◆ PROMPT:
Among the lines below, copy each one in which "sont" appears.

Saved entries

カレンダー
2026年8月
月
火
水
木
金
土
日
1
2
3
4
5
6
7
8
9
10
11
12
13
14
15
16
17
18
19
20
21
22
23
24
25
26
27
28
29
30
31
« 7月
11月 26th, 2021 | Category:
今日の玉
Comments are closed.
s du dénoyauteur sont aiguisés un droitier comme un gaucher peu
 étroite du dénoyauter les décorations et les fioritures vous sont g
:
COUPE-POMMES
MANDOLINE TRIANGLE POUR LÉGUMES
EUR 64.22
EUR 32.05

...

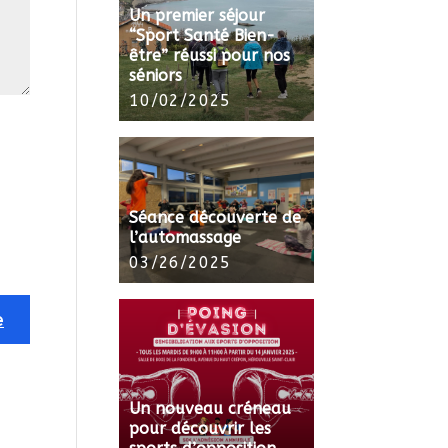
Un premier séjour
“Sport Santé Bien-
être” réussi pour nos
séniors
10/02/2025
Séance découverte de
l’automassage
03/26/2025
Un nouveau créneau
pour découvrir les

◆ WRITTEN ANSWER:
s du dénoyauteur sont aiguisés un droitier comme un gaucher peu
 étroite du dénoyauter les décorations et les fioritures vous sont g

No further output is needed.